Geometry-Aware Probabilistic Circuits via Voronoi Tessellations
Sahil Sidheekh, Sriraam Natarajan

TL;DR
This paper introduces a geometry-aware approach to probabilistic circuits using Voronoi tessellations, enhancing their ability to model data manifolds while maintaining tractability through novel inference methods and relaxations.
Contribution
It proposes a new method integrating Voronoi tessellations into probabilistic circuits, with solutions for maintaining tractability and enabling gradient-based learning.
Findings
Provides guaranteed bounds for approximate inference.

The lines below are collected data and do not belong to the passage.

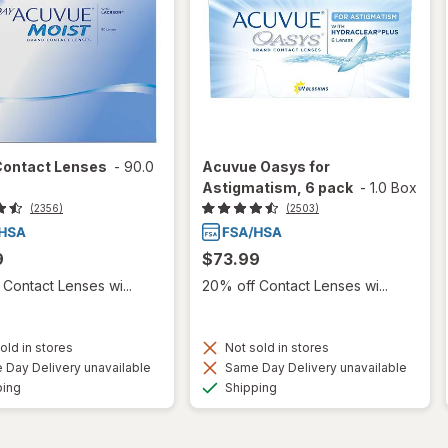
Contact Lenses
-
90.0
Acuvue Oasys for
Astigmatism, 6 pack
-
1.0 Box
(2356)
(2503)
9
$73.99
Contact Lenses wi...
20% off Contact Lenses wi...
old in stores
Not sold in stores
Day Delivery unavailable
Same Day Delivery unavailable
Available
Available
ping
Shipping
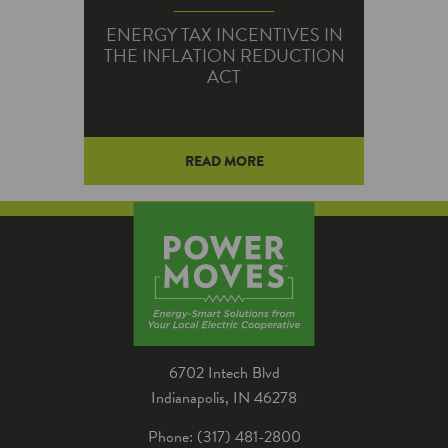
ENERGY TAX INCENTIVES IN
THE INFLATION REDUCTION
ACT
READ MORE
The Inflation Reduction Act of
2022 created and expanded a
number of energy-related tax
credits and deductions.
6702 Intech Blvd
Indianapolis, IN 46278
Phone: (317) 481-2800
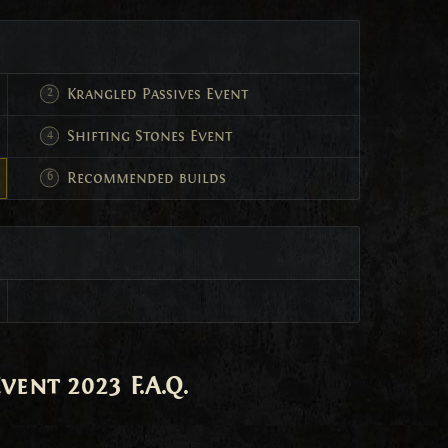
Krangled Passives Event
Shifting Stones Event
Recommended builds
ent 2023 F.A.Q.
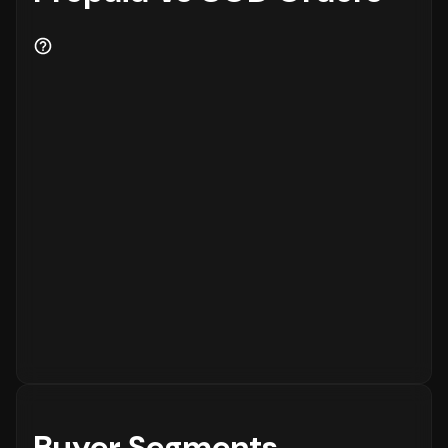
Buyer Segments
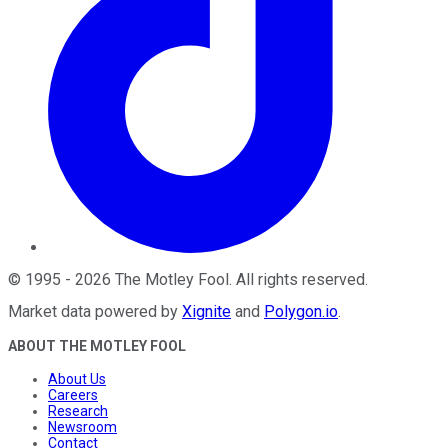
©
1995
-
2026
The Motley Fool
. All rights reserved.
Market data powered by
Xignite
and
Polygon.io
.
ABOUT THE MOTLEY FOOL
About Us
Careers
Research
Newsroom
Contact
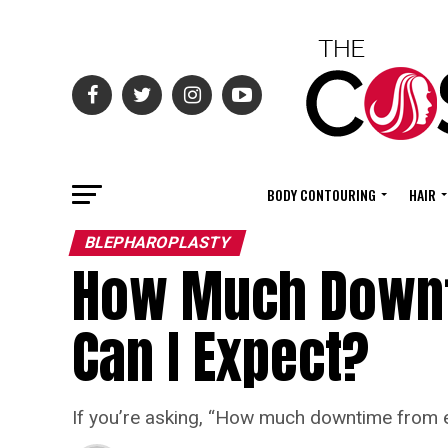
BODY CONTOURING
HAIR
BLEPHAROPLASTY
How Much Downt
Can I Expect?
If you’re asking, “How much downtime from ey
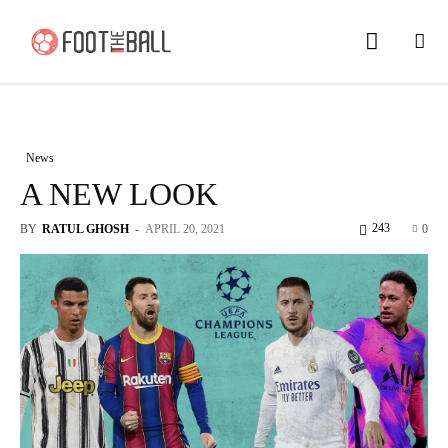
News
A NEW LOOK
243
BY
RATUL GHOSH
-
APRIL 20, 2021
0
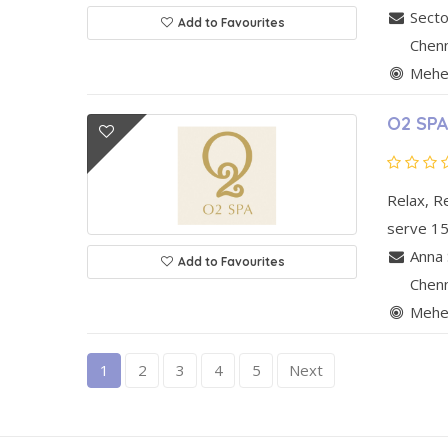
Secto
Add to Favourites
Chen
Mehen
O2 SPA
Relax, R
serve 15
Anna 
Add to Favourites
Chen
Mehen
1
2
3
4
5
Next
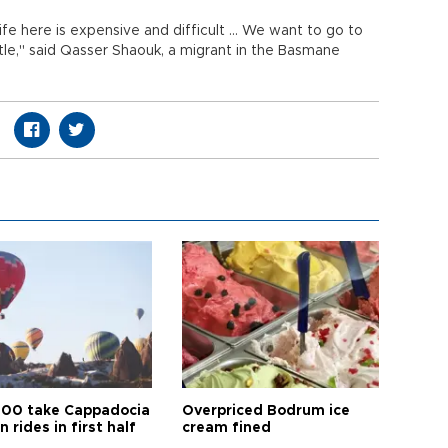
fe here is expensive and difficult ... We want to go to
tle," said Qasser Shaouk, a migrant in the Basmane
00 take Cappadocia
Overpriced Bodrum ice
n rides in first half
cream fined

Identifies structural conditions for exact inference.
Empirically improves density estimation performance.
Abstract
Probabilistic circuits (PCs) enable exact and tractable inference but employ data independent mixture weights that limit their ability to capture local geometry of the data manifold. We propose Voronoi tessellations (VT) as a natural way to incorporate geometric structure directly into the sum nodes of a PC. However, na\"ively introducing such structure breaks tractability. We formalize this incompatibility and develop two complementary solutions: (1) an approximate inference framework that provides guaranteed lower and upper bounds for inference, and (2) a structural condition for VT under which exact tractable inference is recovered. Finally, we introduce a differentiable relaxation for VT that enables gradient-based learning and empirically validate the resulting approach on standard density estimation tasks.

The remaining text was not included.